_Material provided_.
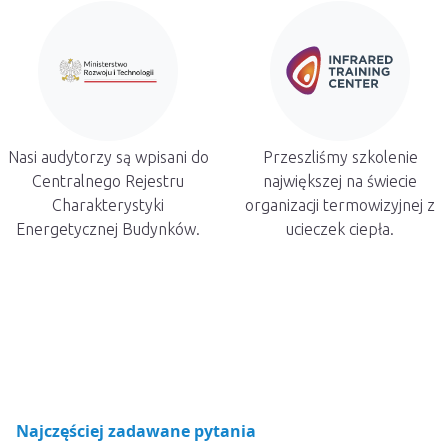
Nasi audytorzy są wpisani do
Przeszliśmy szkolenie
Centralnego Rejestru
największej na świecie
Charakterystyki
organizacji termowizyjnej z
Energetycznej Budynków.
ucieczek ciepła.
Najczęściej zadawane pytania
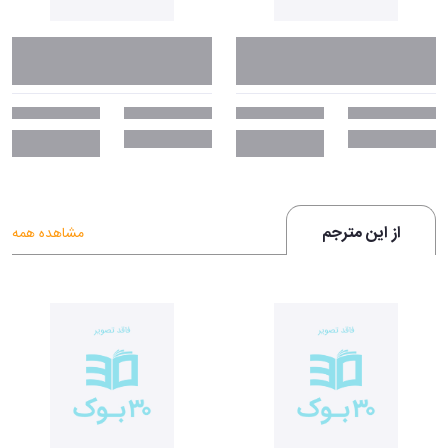
از این مترجم
مشاهده همه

_What you are asked to do_. Return only the lines from the one containing "organizacji termowizyjnej z" through the last line of the entries above, exactly as written and without pictures.

_Written response_.
organizacji termowizyjnej z
Energetycznej Budynków.
ucieczek ciepła.
Najczęściej zadawane pytania
از این مترجم
مشاهده همه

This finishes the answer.